One might ask why people would hedge the original claim, "Water is H2O," and intend to assert only the presumably weaker claim "The stuff from around here that we call 'water' has the molecular structure H2O." Is it that they don't want to identify water with the molecule H2O but merely want to assert that water is constituted by molecules of H2O? Or is it that they want to hedge against possibilities like Hilary Putnam's Twin Earth, where what the residents call "water" is macroscopically just like H2O but is in fact identical to (or constituted by) a different molecule that Putnam abbreviates "XYZ"?

Either of those reasons for hedging the original claim seems to me to be too abstruse to explain the hedging (if any) done by ordinary speakers of the language. But I can't think of a third explanation. So I'm not sure how to compare this case to the assertion "Killing is wrong" or to the hedged version, "According to the normal values around here, killing is wrong."

My hunch about ordinary language is that people who assert "Killing is wrong" mean to assert a proposition that's weaker than "Killing is wrong in all circumstances, times and places" but stronger than "According to the normal values from around here, killing is wrong." So neither the original claim, read literally, nor the hedged claim. Instead, I think they mean to assert that, according to standards that apply not just around here but everywhere, killing a person is presumptively (i.e., all else equal) wrong.
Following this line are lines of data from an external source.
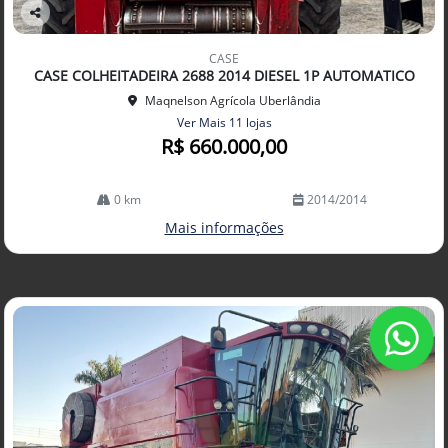
Co
mp
CASE
arti
CASE COLHEITADEIRA 2688 2014 DIESEL 1P AUTOMATICO
lhe
Maqnelson Agrícola Uberlândia
Ver Mais 11 lojas
R$ 660.000,00
0 km
2014/2014
Mais informações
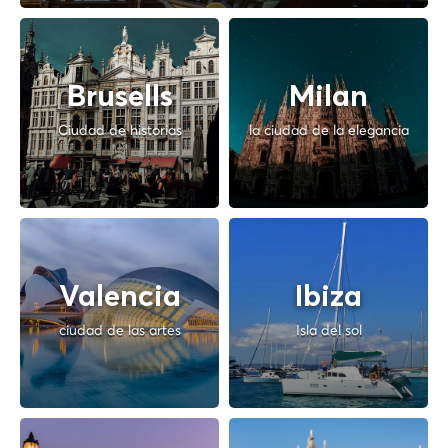
Brusells
Milan
Ciudad de historias
la ciudad de la elegancia
Valencia
Ibiza
ciudad de las artes
Isla del sol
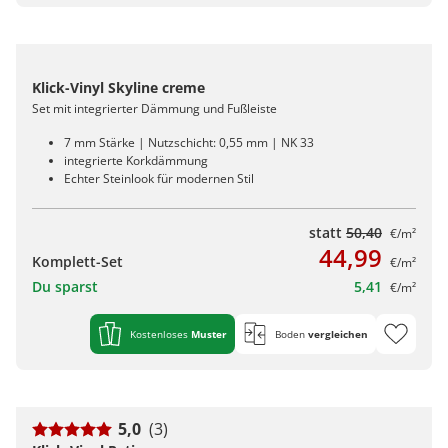
Klick-Vinyl Skyline creme
Set mit integrierter Dämmung und Fußleiste
7 mm Stärke | Nutzschicht: 0,55 mm | NK 33
integrierte Korkdämmung
Echter Steinlook für modernen Stil
statt
50,40
€/m²
44,99
Komplett-Set
€/m²
Du sparst
5,41
€/m²
Kostenloses
Muster
Boden
vergleichen
5,0
(3)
That assertion is weaker than "Killing is wrong in all circumstances, times and places," because it allows that the moral presumption against killing a person can be overcome when all else isn't equal, such as killing a person in defense of one's own life. But it's stronger than "According to the normal values from around here, killing is wrong" because it dares to apply local standards not just locally but everywhere.